*** Data records ***

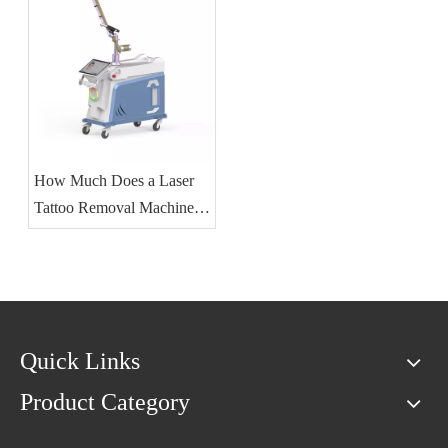
How Much Does a Laser
Tattoo Removal Machine
Cost?
Quick Links
Product Category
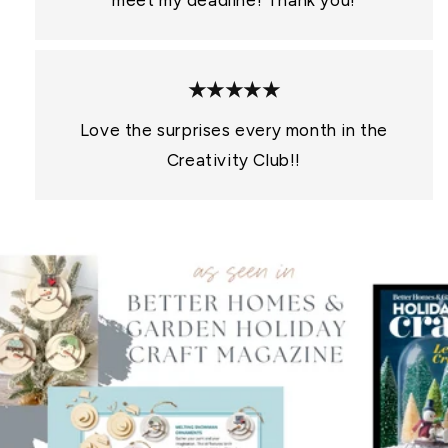
meet my deadline! Thank you!
★★★★★
Love the surprises every month in the
Creativity Club!!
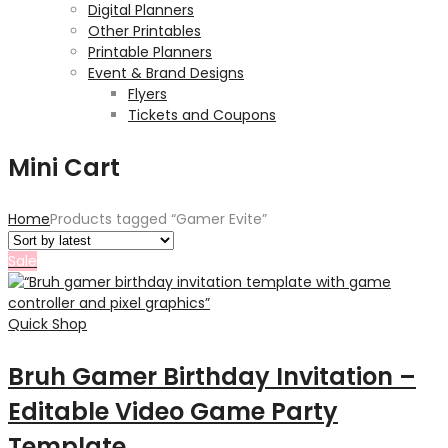
Digital Planners
Other Printables
Printable Planners
Event & Brand Designs
Flyers
Tickets and Coupons
Mini Cart
Home
Products tagged “Gamer Evite”
Sale
Quick Shop
Bruh Gamer Birthday Invitation –
Editable Video Game Party
Template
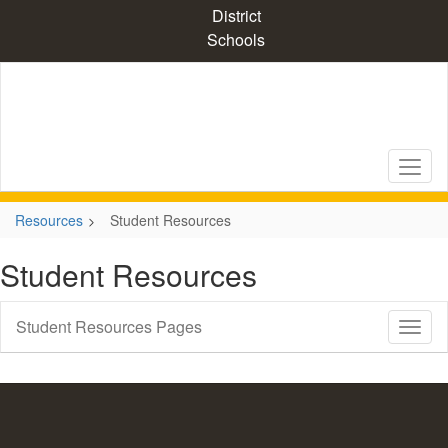
Skip
District
to
Schools
main
content
Resources
Student Resources
Student Resources
Student Resources Pages
Toggl
Sub
Navig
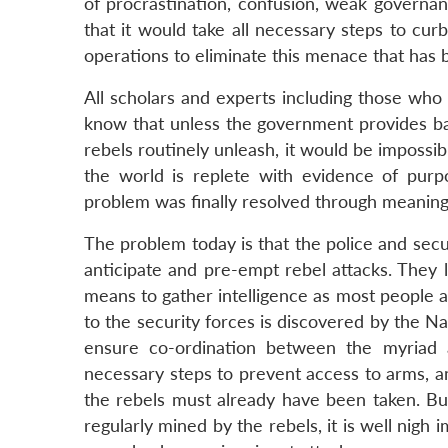
of procrastination, confusion, weak governan
that it would take all necessary steps to cur
operations to eliminate this menace that has
All scholars and experts including those wh
know that unless the government provides bas
rebels routinely unleash, it would be impossibl
the world is replete with evidence of pur
problem was finally resolved through meaningf
The problem today is that the police and secu
anticipate and pre-empt rebel attacks. They 
means to gather intelligence as most people ar
to the security forces is discovered by the N
ensure co-ordination between the myriad a
necessary steps to prevent access to arms, a
the rebels must already have been taken. But
regularly mined by the rebels, it is well nigh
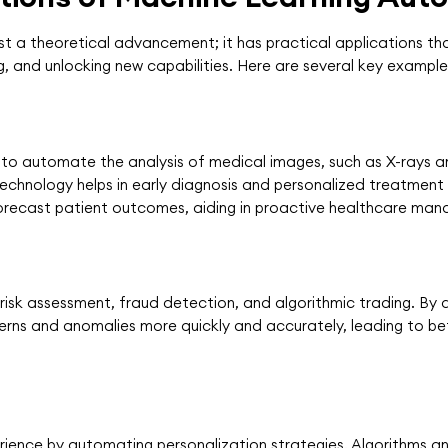
t a theoretical advancement; it has practical applications tha
g, and unlocking new capabilities. Here are several key example
ed to automate the analysis of medical images, such as X-rays 
echnology helps in early diagnosis and personalized treatment 
recast patient outcomes, aiding in proactive healthcare ma
r risk assessment, fraud detection, and algorithmic trading. B
terns and anomalies more quickly and accurately, leading to b
rience by automating personalization strategies. Algorithms a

*** End of Data records ***

_About this task_.
Copy each line of the records above exactly as written. Do not carry over any picture.

_Written solution_.
How Much Does a Laser
Tattoo Removal Machine
Cost?
Quick Links
Product Category
meet my deadline! Thank you!
★★★★★
Love the surprises every month in the
Creativity Club!!
Digital Planners
Other Printables
Printable Planners
Event & Brand Designs
Flyers
Tickets and Coupons
Mini Cart
Home
Products tagged “Gamer Evite”
Sale
Quick Shop
Bruh Gamer Birthday Invitation –
Editable Video Game Party
Template
Skip
District
to
Schools
main
content
Resources
Student Resources
Student Resources
Student Resources Pages
Toggl
Sub
Navig
of procrastination, confusion, weak governan
that it would take all necessary steps to cur
operations to eliminate this menace that has
All scholars and experts including those wh
know that unless the government provides bas
rebels routinely unleash, it would be impossibl
the world is replete with evidence of pur
problem was finally resolved through meaningf
The problem today is that the police and secu
anticipate and pre-empt rebel attacks. They 
means to gather intelligence as most people ar
to the security forces is discovered by the N
ensure co-ordination between the myriad a
necessary steps to prevent access to arms, a
the rebels must already have been taken. But
regularly mined by the rebels, it is well nigh
t a theoretical advancement; it has practical applications tha
g, and unlocking new capabilities. Here are several key example
ed to automate the analysis of medical images, such as X-rays 
echnology helps in early diagnosis and personalized treatment 
recast patient outcomes, aiding in proactive healthcare ma
r risk assessment, fraud detection, and algorithmic trading. B
terns and anomalies more quickly and accurately, leading to b
rience by automating personalization strategies. Algorithms a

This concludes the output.